Beyond the hype, what are the promises and the risks?

- April 18, 2019

The race for 5G is on, and America must win.” That was President Trump last Friday, announcing new federal initiatives to speed the deployment of 5G networks.

Major telecommunications companies seem to agree, with industry representatives promising that “5G is the platform for tomorrow’s economy,” transforming “everything from education to AI to medicine.”

But 5G also comes with potentially enormous security risks, and the U.S. government has responded by banning components made by several Chinese companies from its 5G networks and pressuring its allies to do the same.

Here are five things that can put 5G in perspective:

1. 5G is an evolutionary — not revolutionary — advance in technology.

5G (“fifth generation”) communications standards will extend rather than replace the current 4G infrastructure. 5G protocols can improve three kinds of applications.

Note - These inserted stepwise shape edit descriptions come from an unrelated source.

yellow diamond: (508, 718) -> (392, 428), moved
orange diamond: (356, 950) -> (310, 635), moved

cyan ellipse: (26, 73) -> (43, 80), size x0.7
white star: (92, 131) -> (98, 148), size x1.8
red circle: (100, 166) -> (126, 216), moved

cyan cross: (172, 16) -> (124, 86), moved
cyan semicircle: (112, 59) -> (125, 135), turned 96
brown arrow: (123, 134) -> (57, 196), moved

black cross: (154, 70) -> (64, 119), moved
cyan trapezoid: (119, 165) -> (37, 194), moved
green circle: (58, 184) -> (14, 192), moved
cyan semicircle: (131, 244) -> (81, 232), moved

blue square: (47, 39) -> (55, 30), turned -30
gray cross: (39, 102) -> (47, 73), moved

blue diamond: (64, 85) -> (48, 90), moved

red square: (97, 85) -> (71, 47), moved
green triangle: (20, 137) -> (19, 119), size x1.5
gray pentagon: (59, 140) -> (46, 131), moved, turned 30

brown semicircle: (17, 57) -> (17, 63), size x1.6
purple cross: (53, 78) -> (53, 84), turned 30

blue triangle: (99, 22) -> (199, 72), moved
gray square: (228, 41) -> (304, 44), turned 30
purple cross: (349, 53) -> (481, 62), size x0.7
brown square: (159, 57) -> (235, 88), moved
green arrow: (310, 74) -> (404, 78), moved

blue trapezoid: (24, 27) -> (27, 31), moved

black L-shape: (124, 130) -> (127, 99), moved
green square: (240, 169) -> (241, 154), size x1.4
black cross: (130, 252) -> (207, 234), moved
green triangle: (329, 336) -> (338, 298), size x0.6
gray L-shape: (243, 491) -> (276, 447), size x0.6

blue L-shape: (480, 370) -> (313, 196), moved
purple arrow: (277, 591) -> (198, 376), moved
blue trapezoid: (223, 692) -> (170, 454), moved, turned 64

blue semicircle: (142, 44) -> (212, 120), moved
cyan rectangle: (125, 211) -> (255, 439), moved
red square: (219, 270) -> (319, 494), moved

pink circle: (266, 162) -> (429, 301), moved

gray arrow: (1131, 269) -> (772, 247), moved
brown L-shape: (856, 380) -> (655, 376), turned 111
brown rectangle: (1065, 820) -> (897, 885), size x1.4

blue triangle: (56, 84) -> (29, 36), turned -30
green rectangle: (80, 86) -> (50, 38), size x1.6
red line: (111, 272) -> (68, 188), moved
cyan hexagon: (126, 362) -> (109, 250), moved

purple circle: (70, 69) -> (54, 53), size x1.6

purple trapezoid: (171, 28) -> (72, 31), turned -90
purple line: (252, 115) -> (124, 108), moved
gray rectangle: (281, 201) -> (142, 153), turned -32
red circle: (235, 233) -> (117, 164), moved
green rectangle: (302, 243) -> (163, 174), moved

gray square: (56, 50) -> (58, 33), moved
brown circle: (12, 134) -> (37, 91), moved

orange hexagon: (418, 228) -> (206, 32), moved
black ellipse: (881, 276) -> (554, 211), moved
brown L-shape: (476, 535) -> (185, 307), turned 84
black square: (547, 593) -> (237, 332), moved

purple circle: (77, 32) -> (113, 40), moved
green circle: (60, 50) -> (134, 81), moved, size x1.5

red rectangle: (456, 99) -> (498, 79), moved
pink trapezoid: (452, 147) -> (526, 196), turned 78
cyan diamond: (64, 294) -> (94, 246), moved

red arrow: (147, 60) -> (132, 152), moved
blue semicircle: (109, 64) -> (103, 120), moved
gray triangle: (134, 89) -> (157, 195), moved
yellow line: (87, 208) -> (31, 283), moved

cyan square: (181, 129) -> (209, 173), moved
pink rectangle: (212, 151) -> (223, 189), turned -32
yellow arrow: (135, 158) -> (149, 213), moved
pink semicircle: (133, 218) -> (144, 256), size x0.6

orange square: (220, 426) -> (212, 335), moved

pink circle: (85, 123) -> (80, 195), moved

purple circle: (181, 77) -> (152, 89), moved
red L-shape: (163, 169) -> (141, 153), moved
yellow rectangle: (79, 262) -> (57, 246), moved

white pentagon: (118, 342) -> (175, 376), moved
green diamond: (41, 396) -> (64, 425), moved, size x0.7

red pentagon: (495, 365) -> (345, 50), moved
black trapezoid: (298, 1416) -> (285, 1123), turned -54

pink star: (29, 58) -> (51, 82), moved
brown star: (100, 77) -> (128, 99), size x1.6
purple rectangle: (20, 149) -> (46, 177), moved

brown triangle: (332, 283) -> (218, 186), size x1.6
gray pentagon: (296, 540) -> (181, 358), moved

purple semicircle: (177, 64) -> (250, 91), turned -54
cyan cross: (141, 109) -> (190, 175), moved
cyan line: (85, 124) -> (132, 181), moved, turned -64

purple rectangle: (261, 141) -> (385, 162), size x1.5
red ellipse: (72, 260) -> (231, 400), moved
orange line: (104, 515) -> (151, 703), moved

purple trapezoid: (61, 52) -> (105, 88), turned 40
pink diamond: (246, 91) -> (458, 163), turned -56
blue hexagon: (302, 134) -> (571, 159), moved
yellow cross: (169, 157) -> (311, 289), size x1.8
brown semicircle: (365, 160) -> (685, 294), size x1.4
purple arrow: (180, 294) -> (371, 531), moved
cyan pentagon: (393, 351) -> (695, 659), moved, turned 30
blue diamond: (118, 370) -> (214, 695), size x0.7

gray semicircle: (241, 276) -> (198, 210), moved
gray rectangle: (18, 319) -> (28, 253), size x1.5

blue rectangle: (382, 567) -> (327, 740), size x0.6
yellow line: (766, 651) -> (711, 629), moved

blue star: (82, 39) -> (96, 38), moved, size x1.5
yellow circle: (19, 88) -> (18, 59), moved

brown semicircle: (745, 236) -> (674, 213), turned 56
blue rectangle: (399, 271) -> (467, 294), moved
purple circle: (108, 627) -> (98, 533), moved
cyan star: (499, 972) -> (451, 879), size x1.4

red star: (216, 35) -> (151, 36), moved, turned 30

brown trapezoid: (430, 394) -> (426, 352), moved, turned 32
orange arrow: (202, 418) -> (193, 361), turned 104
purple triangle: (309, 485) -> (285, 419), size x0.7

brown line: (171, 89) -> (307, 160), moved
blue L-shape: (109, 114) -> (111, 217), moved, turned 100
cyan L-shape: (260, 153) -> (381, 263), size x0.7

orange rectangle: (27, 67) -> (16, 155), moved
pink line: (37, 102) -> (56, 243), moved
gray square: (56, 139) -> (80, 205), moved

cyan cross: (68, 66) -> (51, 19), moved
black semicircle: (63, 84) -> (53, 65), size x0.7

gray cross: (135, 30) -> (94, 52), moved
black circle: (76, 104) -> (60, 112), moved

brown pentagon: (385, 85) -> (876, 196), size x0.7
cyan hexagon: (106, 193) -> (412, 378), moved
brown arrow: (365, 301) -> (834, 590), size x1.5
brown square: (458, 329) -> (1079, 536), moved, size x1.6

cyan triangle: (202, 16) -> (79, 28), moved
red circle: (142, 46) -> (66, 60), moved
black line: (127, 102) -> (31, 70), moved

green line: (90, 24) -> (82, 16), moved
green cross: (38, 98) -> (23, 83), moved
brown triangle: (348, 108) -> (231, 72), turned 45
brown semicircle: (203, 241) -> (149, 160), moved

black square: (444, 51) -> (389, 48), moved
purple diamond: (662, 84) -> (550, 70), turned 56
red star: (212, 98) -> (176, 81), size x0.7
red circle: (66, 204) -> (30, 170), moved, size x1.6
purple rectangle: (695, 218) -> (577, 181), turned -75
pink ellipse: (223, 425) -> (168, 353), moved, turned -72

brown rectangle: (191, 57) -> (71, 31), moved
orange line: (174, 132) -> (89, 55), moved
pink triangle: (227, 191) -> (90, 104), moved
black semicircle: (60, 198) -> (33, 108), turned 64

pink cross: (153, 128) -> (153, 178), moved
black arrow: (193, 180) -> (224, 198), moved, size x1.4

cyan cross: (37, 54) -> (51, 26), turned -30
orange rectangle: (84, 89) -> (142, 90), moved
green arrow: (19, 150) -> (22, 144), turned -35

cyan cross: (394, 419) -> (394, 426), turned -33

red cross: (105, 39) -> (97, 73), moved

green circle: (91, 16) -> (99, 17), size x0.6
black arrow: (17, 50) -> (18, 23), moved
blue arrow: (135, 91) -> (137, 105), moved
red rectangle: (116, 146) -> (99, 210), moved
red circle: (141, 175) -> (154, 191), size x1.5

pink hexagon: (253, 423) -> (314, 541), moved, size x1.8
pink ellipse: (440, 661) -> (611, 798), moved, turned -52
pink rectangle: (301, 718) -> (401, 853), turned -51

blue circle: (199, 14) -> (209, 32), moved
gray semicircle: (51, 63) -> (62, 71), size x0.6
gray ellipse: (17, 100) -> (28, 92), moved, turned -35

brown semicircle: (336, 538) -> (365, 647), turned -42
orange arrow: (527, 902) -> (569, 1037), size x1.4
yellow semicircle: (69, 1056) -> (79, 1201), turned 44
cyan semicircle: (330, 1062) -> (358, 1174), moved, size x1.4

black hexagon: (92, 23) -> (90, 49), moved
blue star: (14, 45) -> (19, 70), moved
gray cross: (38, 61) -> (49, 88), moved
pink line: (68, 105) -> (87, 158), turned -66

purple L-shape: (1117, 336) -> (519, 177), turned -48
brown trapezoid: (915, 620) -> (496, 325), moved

First, 5G can bring better speed and reliability to mobile broadband, particularly in areas with a high density of users. Second, 5G can enable high reliability and low latency (i.e., fast response time) in communications where necessary, for example, in autonomous vehicles. Finally, 5G technology could enable communication between myriad machines for which speed is less essential, as expected in the Internet of Things, which has already begun to provide online control over door locks, lighting, thermostats and much more.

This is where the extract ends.